WHAT YOU HAVE TO DO:
I need the lines below from the one with "Select food and drink" down to the one with "The Kucing Pink app boasts a user-friendly" reproduced exactly, both ends included, and nothing else.

##### DATA SUPPLIED

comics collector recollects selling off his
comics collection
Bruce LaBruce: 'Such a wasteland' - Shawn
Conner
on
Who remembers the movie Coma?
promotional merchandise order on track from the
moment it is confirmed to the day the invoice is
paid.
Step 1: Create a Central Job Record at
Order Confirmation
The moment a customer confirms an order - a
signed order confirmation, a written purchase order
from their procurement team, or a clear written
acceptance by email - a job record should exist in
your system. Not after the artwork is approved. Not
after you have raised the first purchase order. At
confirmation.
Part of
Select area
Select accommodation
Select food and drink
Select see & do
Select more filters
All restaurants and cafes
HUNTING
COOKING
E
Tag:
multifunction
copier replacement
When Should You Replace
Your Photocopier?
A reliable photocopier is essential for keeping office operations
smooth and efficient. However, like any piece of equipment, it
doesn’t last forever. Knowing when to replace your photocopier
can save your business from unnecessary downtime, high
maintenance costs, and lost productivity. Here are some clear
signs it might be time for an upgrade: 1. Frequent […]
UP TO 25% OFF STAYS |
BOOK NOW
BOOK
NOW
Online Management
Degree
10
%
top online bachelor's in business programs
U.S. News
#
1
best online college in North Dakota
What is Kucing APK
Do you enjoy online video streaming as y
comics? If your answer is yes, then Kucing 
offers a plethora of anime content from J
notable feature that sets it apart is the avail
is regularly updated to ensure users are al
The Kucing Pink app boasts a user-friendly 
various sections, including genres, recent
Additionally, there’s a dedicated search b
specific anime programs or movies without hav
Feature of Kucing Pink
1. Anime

##########
##### DATA SUPPLIED

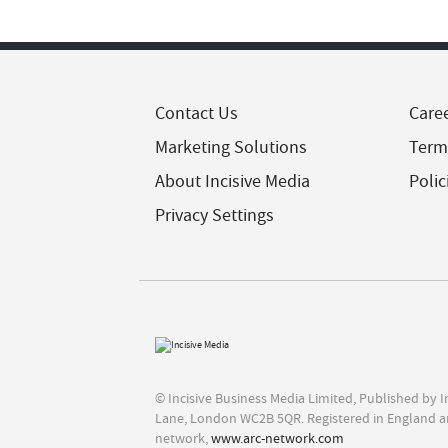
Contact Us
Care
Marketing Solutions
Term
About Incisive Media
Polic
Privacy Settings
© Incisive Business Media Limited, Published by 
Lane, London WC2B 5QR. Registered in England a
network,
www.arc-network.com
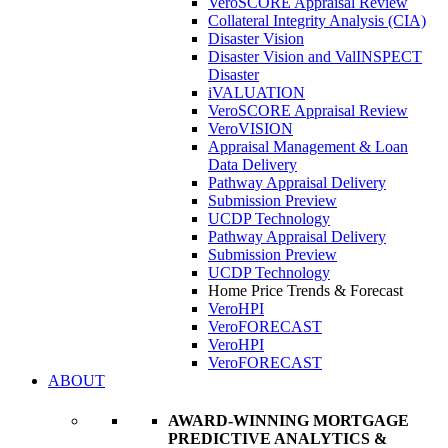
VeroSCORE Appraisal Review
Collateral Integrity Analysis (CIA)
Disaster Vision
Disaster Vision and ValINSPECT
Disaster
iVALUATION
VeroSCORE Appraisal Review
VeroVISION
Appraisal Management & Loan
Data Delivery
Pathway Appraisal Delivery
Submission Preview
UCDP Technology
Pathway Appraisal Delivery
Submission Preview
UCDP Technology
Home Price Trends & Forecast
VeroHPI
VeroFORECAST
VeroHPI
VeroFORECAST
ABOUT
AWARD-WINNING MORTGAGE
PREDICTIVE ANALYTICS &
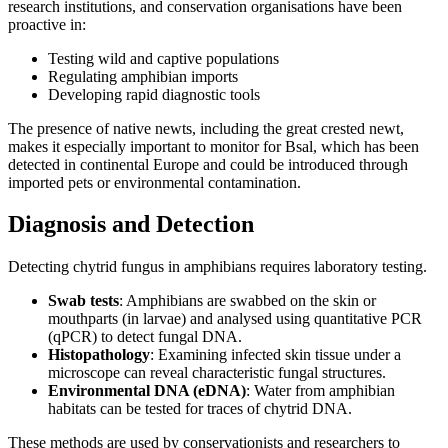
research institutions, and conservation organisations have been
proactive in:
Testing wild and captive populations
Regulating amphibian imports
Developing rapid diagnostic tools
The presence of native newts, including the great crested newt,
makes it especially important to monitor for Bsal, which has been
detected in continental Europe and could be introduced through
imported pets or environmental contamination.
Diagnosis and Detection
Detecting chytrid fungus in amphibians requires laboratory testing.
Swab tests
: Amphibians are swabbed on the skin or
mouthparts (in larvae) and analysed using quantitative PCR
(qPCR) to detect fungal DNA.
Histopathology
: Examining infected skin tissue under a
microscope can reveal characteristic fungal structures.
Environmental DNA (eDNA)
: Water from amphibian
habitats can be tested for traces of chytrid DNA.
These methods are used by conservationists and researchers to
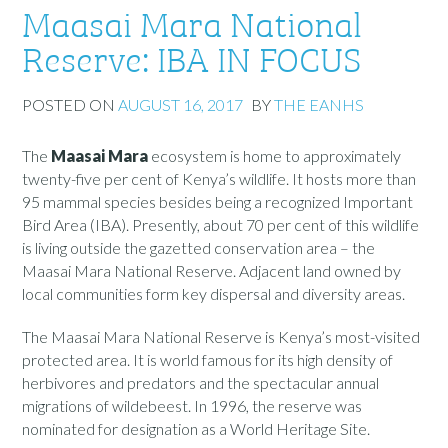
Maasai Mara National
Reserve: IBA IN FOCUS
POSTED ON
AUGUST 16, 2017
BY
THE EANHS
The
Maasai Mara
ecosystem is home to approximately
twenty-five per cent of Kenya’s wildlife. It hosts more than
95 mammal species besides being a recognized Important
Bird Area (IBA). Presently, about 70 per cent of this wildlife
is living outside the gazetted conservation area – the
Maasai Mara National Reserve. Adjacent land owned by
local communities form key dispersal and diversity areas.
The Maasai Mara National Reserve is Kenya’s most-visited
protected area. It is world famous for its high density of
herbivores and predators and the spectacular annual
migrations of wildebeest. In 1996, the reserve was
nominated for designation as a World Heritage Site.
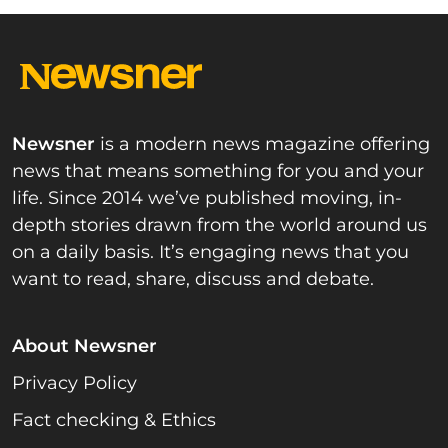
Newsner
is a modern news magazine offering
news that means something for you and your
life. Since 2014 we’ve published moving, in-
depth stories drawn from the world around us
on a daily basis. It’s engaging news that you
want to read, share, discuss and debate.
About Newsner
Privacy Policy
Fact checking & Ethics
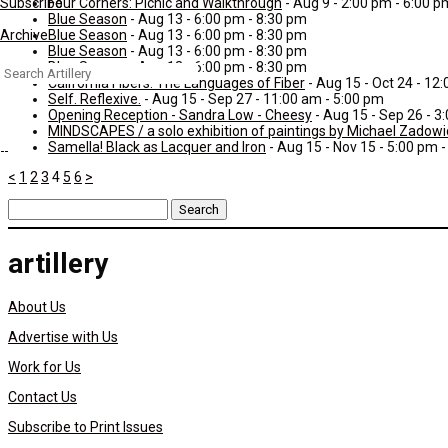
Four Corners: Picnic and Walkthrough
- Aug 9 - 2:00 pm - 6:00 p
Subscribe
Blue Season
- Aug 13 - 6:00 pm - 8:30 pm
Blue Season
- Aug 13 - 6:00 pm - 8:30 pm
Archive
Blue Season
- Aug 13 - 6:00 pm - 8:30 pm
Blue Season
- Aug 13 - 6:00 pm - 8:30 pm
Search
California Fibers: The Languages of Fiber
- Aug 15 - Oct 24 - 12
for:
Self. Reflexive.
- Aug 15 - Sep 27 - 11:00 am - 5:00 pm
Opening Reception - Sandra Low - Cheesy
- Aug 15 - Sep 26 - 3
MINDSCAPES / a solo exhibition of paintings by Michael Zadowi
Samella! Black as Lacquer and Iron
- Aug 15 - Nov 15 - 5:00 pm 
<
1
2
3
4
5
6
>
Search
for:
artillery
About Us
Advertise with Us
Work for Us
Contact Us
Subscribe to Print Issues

##########

RESPONSE BOX:
Select food and drink
Select see & do
Select more filters
All restaurants and cafes
HUNTING
COOKING
E
Tag:
multifunction
copier replacement
When Should You Replace
Your Photocopier?
A reliable photocopier is essential for keeping office operations
smooth and efficient. However, like any piece of equipment, it
doesn’t last forever. Knowing when to replace your photocopier
can save your business from unnecessary downtime, high
maintenance costs, and lost productivity. Here are some clear
signs it might be time for an upgrade: 1. Frequent […]
UP TO 25% OFF STAYS |
BOOK NOW
BOOK
NOW
Online Management
Degree
10
%
top online bachelor's in business programs
U.S. News
#
1
best online college in North Dakota
What is Kucing APK
Do you enjoy online video streaming as y
comics? If your answer is yes, then Kucing 
offers a plethora of anime content from J
notable feature that sets it apart is the avail
is regularly updated to ensure users are al
The Kucing Pink app boasts a user-friendly 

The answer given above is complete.